WORK INSTRUCTION — Line by line, transcribe the data below exactly and pass over the images.

[ENTRIES SUPPLIED]

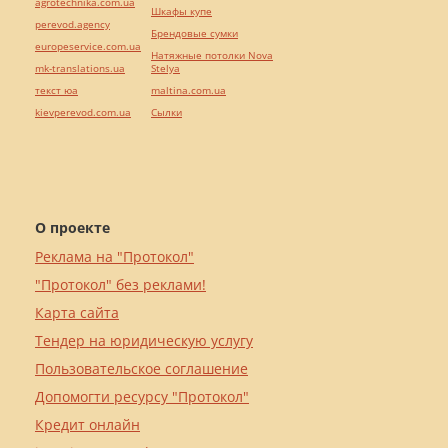
agrotechnika.com.ua
Шкафы купе
perevod.agency
Брендовые сумки
europeservice.com.ua
Натяжные потолки Nova
mk-translations.ua
Stelya
текст юа
maltina.com.ua
kievperevod.com.ua
Cылки
О проекте
Реклама на "Протокол"
"Протокол" без реклами!
Карта сайта
Тендер на юридическую услугу
Пользовательское соглашение
Допомогти ресурсу "Протокол"
Кредит онлайн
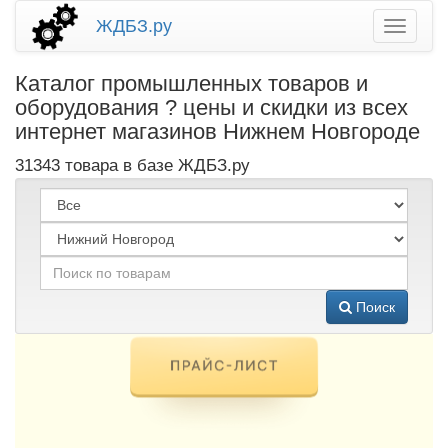
ЖДБЗ.ру
Каталог промышленных товаров и
оборудования ? цены и скидки из всех
интернет магазинов Нижнем Новгороде
31343 товара в базе ЖДБЗ.ру
Поиск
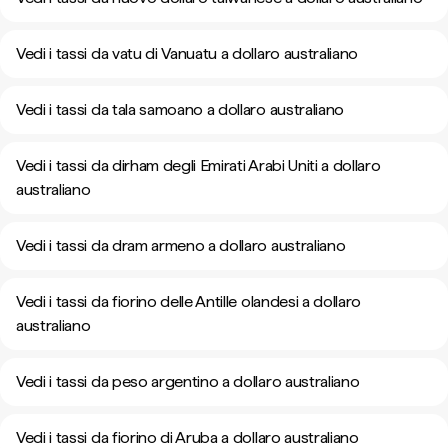
Vedi i tassi da vatu di Vanuatu a dollaro australiano
Vedi i tassi da tala samoano a dollaro australiano
Vedi i tassi da dirham degli Emirati Arabi Uniti a dollaro
australiano
Vedi i tassi da dram armeno a dollaro australiano
Vedi i tassi da fiorino delle Antille olandesi a dollaro
australiano
Vedi i tassi da peso argentino a dollaro australiano
Vedi i tassi da fiorino di Aruba a dollaro australiano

[/ENTRIES SUPPLIED]

TASK SOLUTION —
agrotechnika.com.ua
Шкафы купе
perevod.agency
Брендовые сумки
europeservice.com.ua
Натяжные потолки Nova
mk-translations.ua
Stelya
текст юа
maltina.com.ua
kievperevod.com.ua
Cылки
О проекте
Реклама на "Протокол"
"Протокол" без реклами!
Карта сайта
Тендер на юридическую услугу
Пользовательское соглашение
Допомогти ресурсу "Протокол"
Кредит онлайн
ЖДБЗ.ру
Каталог промышленных товаров и
оборудования ? цены и скидки из всех
интернет магазинов Нижнем Новгороде
31343 товара в базе ЖДБЗ.ру
Поиск
Vedi i tassi da vatu di Vanuatu a dollaro australiano
Vedi i tassi da tala samoano a dollaro australiano
Vedi i tassi da dirham degli Emirati Arabi Uniti a dollaro
australiano
Vedi i tassi da dram armeno a dollaro australiano
Vedi i tassi da fiorino delle Antille olandesi a dollaro
australiano
Vedi i tassi da peso argentino a dollaro australiano
Vedi i tassi da fiorino di Aruba a dollaro australiano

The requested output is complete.